Students characterized the sit-in and the analogous pipeline-opposition efforts in BC not as protests, but rather as means of protecting the Earth. “I don’t protest […] this is like, I don’t want people to die. I don’t want my family, my kin, to die. I love my land,” one student remarked, emphasizing that the goal of the demonstration was to protect the well-being of future generations of Indigenous peoples. Another student added that Indigenous people are protectors who take care to follow the respectful ways of their ancestors while preserving the interests of their posterity. These sentiments were reflected by the later demonstration on February 10, with one attendee asserting, “We are not protesting, we are protecting.”

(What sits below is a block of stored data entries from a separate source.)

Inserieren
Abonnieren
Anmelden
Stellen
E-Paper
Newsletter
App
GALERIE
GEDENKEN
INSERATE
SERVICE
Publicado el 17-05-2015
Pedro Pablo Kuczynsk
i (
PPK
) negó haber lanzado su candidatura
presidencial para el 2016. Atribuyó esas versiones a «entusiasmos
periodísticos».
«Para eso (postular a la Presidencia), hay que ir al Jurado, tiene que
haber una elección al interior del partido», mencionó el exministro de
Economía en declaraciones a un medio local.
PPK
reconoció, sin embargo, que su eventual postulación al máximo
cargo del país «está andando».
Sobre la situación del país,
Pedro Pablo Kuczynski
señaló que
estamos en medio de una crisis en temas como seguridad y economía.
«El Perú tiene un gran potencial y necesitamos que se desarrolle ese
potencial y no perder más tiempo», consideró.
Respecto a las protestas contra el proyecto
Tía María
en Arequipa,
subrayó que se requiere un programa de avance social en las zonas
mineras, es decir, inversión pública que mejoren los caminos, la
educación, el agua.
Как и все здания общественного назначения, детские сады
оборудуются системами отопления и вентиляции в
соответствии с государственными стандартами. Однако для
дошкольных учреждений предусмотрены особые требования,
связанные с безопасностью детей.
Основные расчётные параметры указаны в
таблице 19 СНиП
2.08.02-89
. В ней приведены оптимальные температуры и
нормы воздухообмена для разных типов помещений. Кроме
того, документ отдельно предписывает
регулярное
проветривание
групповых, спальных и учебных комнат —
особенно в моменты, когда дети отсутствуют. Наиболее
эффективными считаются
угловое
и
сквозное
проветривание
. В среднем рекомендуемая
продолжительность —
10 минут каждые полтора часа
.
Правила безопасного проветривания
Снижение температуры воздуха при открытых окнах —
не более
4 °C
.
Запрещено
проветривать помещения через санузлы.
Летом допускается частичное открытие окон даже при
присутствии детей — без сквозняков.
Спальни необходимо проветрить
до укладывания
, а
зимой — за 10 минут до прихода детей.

A considerable number of SPVM officers were present at the February 10 demonstration, amounting to about nine officers to a small group of gathered of demonstrators. However, attendees were not deterred from criticizing the police, with several saying “Fuck Canada and fuck the RCMP” as a rallying cry. Demonstrators maintained their strong stance against the federal government, stating that Canada was failing to meet its claims of reconciliation: “You can’t take our land, our waters and our children. This is not reconciliation. This is not your promise,” one speaker stated.
Catie Galbraith, a member of ISA and one of the demonstration’s principal organizers, encourages McGill students to call their member of parliament, the British Columbia RCMP office, and any government official with influence over the situation. She also suggests that students with the financial means to donate money to the efforts of the Wet’suwet’en people to oppose the pipeline construction do so on the Unist’ot’en Camp website, and recommends that students show solidarity on social media by sharing graphics and posts from the Unist’ot’en Camp. As one student put it, “Everyone should be paying attention and supporting [Indigenous peoples] however they can.”